> **Task objective**
Match the word "header". Return each line of the data below where it appears.

> **Given records**
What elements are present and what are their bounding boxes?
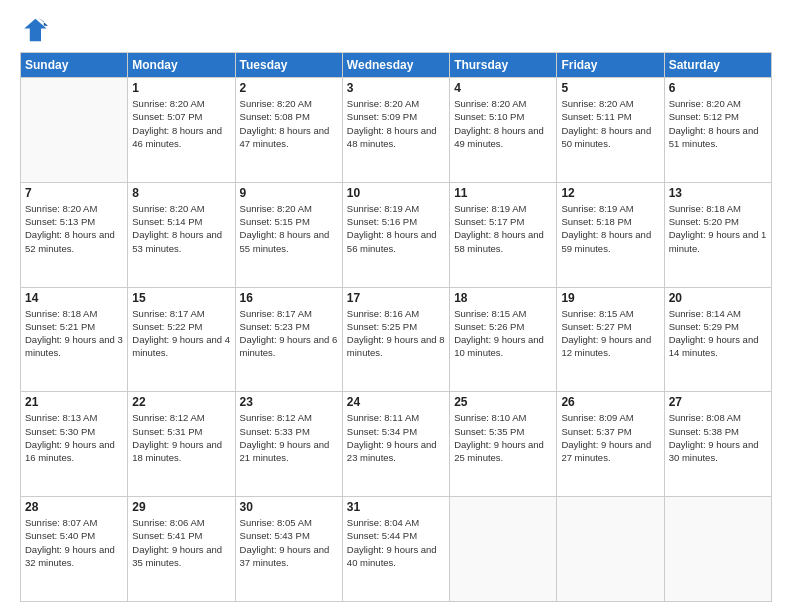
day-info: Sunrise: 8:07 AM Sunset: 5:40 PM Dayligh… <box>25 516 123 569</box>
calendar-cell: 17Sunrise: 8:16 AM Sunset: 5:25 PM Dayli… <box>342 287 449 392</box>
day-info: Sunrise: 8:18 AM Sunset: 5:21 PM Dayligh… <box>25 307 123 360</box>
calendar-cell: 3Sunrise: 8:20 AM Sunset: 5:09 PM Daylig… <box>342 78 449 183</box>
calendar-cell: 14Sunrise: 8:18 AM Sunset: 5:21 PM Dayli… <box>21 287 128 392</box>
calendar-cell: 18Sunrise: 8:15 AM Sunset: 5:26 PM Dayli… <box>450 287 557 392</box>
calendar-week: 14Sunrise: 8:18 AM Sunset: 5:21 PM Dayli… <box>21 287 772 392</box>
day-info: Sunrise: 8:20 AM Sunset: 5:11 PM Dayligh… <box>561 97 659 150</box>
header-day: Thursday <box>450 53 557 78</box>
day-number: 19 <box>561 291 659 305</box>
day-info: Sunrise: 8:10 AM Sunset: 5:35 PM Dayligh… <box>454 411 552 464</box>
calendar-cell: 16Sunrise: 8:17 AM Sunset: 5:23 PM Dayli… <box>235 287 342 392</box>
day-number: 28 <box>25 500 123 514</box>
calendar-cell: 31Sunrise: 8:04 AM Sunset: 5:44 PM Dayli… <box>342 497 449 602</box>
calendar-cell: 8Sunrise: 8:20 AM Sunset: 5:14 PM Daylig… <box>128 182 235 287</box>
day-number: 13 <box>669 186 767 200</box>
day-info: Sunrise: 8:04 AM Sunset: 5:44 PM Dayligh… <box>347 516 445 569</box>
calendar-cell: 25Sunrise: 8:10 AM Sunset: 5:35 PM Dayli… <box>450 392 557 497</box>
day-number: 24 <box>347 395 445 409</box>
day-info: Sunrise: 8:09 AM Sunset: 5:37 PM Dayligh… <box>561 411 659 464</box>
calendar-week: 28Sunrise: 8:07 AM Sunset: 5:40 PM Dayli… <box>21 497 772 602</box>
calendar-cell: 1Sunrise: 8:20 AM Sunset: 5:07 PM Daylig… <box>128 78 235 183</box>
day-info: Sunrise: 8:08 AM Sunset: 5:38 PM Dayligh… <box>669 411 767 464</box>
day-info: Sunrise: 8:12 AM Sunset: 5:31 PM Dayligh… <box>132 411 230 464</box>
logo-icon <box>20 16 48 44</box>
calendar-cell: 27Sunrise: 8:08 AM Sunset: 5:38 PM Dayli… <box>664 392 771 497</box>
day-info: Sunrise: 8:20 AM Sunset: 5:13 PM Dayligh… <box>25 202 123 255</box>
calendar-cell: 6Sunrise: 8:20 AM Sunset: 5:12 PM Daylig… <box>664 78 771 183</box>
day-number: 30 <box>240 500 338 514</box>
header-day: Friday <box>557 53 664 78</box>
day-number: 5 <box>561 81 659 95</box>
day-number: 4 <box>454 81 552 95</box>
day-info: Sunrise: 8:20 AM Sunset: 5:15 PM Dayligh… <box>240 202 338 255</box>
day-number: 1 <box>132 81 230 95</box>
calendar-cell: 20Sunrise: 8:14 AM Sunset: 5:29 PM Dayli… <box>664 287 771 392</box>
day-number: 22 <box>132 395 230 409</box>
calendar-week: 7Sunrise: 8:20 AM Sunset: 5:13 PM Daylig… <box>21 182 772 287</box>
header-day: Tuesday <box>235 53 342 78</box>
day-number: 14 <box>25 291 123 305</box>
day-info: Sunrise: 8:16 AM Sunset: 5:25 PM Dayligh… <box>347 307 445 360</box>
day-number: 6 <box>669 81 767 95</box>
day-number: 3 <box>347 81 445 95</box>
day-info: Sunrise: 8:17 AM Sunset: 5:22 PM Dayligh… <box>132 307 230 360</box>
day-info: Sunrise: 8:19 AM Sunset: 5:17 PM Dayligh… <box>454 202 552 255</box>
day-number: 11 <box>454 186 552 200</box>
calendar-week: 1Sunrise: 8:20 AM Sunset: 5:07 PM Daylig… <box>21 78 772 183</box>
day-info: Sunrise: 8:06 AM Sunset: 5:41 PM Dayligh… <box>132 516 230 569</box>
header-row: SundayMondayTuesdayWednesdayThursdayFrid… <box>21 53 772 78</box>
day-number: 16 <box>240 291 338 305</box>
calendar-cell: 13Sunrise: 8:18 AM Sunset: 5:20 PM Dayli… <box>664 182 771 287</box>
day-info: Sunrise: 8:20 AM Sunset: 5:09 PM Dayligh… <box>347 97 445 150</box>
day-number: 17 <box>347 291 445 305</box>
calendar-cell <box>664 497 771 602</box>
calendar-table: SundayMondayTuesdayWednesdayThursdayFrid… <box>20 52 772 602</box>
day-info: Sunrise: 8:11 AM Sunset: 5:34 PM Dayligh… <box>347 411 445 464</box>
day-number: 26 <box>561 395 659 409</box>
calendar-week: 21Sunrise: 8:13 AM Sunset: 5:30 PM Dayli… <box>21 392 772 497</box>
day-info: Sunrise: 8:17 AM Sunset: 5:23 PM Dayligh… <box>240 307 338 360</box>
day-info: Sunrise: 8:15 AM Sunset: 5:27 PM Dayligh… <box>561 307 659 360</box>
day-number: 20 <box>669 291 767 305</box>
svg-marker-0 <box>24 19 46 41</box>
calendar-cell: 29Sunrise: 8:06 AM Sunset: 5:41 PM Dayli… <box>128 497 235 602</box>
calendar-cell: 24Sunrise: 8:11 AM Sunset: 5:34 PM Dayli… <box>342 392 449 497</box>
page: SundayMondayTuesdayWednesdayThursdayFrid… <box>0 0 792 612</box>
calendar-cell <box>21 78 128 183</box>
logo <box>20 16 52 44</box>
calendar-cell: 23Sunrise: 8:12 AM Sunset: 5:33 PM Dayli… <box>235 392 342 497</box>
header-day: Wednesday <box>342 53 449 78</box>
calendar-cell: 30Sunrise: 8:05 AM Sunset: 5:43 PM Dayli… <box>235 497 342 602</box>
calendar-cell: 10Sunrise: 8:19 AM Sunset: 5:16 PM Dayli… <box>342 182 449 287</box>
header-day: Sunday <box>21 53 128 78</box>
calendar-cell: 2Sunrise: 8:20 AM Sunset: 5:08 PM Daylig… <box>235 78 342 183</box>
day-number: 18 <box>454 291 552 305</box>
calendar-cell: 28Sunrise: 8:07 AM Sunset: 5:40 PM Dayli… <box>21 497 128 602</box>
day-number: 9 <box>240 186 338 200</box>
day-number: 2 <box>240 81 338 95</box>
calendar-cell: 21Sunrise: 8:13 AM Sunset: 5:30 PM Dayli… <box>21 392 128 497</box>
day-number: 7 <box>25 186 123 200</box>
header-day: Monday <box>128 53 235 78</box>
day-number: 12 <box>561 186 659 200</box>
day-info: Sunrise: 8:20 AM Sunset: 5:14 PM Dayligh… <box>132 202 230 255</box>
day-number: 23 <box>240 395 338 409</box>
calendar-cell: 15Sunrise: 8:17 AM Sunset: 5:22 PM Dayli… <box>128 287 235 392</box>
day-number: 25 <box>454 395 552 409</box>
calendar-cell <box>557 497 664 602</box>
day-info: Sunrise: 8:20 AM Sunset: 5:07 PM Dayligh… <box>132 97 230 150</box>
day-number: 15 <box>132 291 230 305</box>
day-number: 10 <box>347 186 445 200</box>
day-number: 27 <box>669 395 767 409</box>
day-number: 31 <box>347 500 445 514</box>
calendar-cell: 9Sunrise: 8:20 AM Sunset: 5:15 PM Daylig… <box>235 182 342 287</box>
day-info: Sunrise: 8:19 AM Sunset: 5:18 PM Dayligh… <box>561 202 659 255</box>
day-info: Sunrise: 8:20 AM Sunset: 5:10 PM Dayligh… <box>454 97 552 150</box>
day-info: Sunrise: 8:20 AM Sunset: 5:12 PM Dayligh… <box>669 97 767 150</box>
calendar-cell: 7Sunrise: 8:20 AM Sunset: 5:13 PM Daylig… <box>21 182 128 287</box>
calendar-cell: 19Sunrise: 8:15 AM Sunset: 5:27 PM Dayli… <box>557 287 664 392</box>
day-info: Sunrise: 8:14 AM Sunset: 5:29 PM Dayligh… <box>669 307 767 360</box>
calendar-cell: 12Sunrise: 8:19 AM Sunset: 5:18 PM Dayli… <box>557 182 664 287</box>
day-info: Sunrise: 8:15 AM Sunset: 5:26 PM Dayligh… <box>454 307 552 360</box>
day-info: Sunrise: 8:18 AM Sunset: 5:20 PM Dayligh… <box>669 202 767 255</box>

> **Your response**
header-day: Thursday <box>450 53 557 78</box>
header-day: Friday <box>557 53 664 78</box>
header-day: Tuesday <box>235 53 342 78</box>
header-row: SundayMondayTuesdayWednesdayThursdayFrid… <box>21 53 772 78</box>
header-day: Wednesday <box>342 53 449 78</box>
header-day: Sunday <box>21 53 128 78</box>
header-day: Monday <box>128 53 235 78</box>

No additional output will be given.